Posts Tagged ‘Union Thanksgiving Service’

Rochester’s Union Thanksgiving Service

November 24, 2011

Third Presbyterian

I celebrated Thanksgiving by attending an interfaith Union Thanksgiving Service this morning at Third Presbyterian Church here in Rochester, N.Y., with participating clergy from the home church, First Baptist Church, First Unitarian Church, First Universalist Church, Temple Beth El, Temple B’rith Kodesh, and Temple Sinai.

A Muslim representing the Islamic Center of Rochester preached the sermon, on the Quran’s teaching of the duty to be grateful for God’s blessings.  A member of Our Lady Queen of Peace Catholic Church played the organ.

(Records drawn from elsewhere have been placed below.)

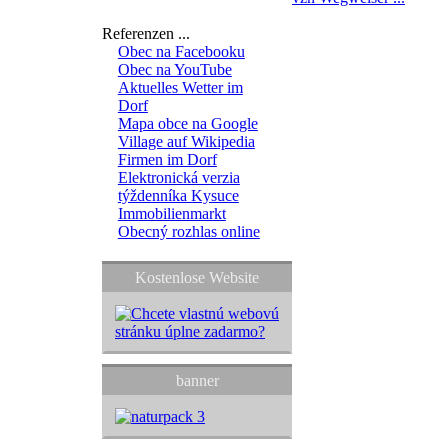
Referenzen ...
Obec na Facebooku
Obec na YouTube
Aktuelles Wetter im
Dorf
Mapa obce na Google
Village auf Wikipedia
Firmen im Dorf
Elektronická verzia
týždenníka Kysuce
Immobilienmarkt
Obecný rozhlas online
Kostenlose Website
banner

Union Thanksgiving Services have been held in Rochester every year starting in 1874, when First Unitarian, First Universalist and Temple B’rith Kodesh held a joint Thanksgiving service.  Our claim is that it is the longest-running Union Thanksgiving Service in the United States.

The hosting of the services is rotated among the participating congregations, and the different parts of the service are rotated among the participating clergy.  Next year Temple B’rith Kodesh will host the service, and somebody from First Baptist Church will give the sermon.

One exception to the rotation is the Muslim call to prayer, which is part of each year’s service.  When done properly, it is very powerful and penetrating, and I can imagine someone on a minaret being heard for a mile or more.  This year’s caller was a college student, who wasn’t quite as powerful as some of the more experience callers in prior years.

Another thing we always have is the blowing of the shofar, or ram’s horn, which is part of Jewish worship.  This year the blower played a kind of tune on the shofar, which I’d never heard before and wouldn’t have been sure was possible.

Giving of thanks for blessings, and celebration of harvest-time festivals around harvest-time, are part of every religion and culture of which I know.  Knowing I live in a world where people are still killing each other in the name of religion, I feel good when I am able to attend an interfaith service such as this.

I wouldn’t be so bold as to claim that interfaith religious services happen only in America, but I think they represent what is good in American life—the willingness of people of diverse heritages to seek common ground.